Tuesday, February 7, 2012

Proposition 8 Goes Down -- Conundrum Completed

That the Ninth US Circuit Court of Appeals ruled that California’s four-year-old ban on gay marriage is unconstitutional is not surprising. Since the measure was passed into law in 2008, I haven’t heard a single legal argument for it – and vague promises that the measure will protect “traditional” marriage don’t count as legal arguments.

Let us revisit the Fourteenth Amendment to the US Constitution, which reads thusly:
All persons born or naturalized in the United States, and subject to the jurisdiction thereof, are citizens of the United States and of the State wherein they reside. No State shall make or enforce any law which shall abridge the privileges or immunities of citizens of the United States; nor shall any State deprive any person of life, liberty, or property, without due process of law; nor deny to any person within its jurisdiction the equal protection of the laws.
This is typically referred to as the equal protection clause which, among other things, was used to combat laws in territorial and early statehood Idaho that prohibited Mormons from voting, holding public office, or serving on juries.

Equal protection, in my book, means equal protection. Prohibiting gay marriage is depriving people of their liberty and denying the equal protection of the law.

Says the court:
Although the Constitution permits communities to enact most laws they believe to be desirable, it requires that there be at least a legitimate reason for the passage of a law that treats different classes of people differently. There was no such reason that Proposition 8 could have been enacted.
Yes, this puts me at odds with Mormon hierarchy.

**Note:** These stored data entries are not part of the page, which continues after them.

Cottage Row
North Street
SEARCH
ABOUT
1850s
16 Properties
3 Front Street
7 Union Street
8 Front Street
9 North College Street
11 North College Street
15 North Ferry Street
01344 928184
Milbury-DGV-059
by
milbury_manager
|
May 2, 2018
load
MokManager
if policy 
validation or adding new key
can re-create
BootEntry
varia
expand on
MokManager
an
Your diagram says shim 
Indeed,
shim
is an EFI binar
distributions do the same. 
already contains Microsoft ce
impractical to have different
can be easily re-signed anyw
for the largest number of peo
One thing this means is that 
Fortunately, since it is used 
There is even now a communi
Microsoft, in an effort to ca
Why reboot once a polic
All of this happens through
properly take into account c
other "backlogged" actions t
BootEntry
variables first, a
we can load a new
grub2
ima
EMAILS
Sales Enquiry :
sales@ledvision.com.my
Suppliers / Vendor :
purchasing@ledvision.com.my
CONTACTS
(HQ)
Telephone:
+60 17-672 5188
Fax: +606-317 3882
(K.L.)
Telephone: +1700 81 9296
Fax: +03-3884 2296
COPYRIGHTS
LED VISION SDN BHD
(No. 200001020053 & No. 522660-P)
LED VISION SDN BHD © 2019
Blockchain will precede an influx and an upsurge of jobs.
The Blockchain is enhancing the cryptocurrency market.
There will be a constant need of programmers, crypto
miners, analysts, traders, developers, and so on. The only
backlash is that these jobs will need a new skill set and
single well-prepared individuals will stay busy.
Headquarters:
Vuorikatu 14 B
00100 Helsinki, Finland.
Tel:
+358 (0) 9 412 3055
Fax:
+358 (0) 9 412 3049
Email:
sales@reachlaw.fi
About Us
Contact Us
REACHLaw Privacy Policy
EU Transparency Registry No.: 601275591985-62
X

Does that mean I am not a faithful member of The Church of Jesus Christ of Latter-day Saints?

I certainly hope not.

I have never felt my marriage threatened by gay marriage. There are plenty of other things that threaten my marriage (selfishness, petty jealousy, etc.) but certainly not the fact that a man and a man or a woman and a woman want to get married. Overwhelmingly, the threats I see to my marriage are internal, not external – though there are certainly external threats that we can legitimately combat on Constitutional grounds, ranging from pornography to whatever else have you. I’m busy enough working out my own shortcomings to worry about imaging up constitutionally-sound reasons to prohibit gay marriage.

We’re working with our soon to be 12-year-old son to memorize the Articles of Faith. Whenever the Proposition 8 discussion pops up, I almost always turn to Articles of Faith 11, which states:
We claim the privilege of worshiping Almighty God according to the dictates of our own conscience, and allow all men the same privilege, let them worship how, where, or what they may.
This, in my mind, means that if people want to worship pond scum, they may. So why not gay marriage?

Yes, I know there is doctrine on that as well. I suppose I am at odds with that doctrine.

And from a doctrinal and spiritual sense, that homosexual feelings are sinful I can understand. I just cannot wrap my head around the legal trappings of a measure that would curtail liberty – free agency.

And yet.

In reading something completely disconnected from Proposition 8, I see someone else arguing for something that’s morally right, though legally defensible:
If Mitt Romney is right, and corporations are people, perhaps Marvel/Disney has the capacity to feel shame. In any event, a public flogging has already begun. Cartoonist and educator Stephen Bissette’s blog post calling for a boycott of The Avengers kicked up a lot of dust in the blogosphere. Tom Spurgeon, writing for his well-respected industry website Comic Reporter also framed the issue in moral terms, as did the cartoonist Seth: “The corporate lie about Kirby's role in the creation of all those characters is abhorrent. It's a bold faced lie. Everyone knows it's a lie. No one is fooled. Everyone lying for the company should be ashamed. Stan Lee should be ashamed. What the Marvel corporation is doing might be legal but it certainly isn't right.”
And then there’s this: The powers that be had absolutely every right to do a remake/parody/update of “Ferris Bueller’s Day Off” for a Superbowl ad, though there are many willing to spout about the moral implications of doing so (This update violates the spirit of the original movie which is a classic that shouldn’t be tampered with, is the argument I heard most often.)

So, it’s a conundrum, this thing called life.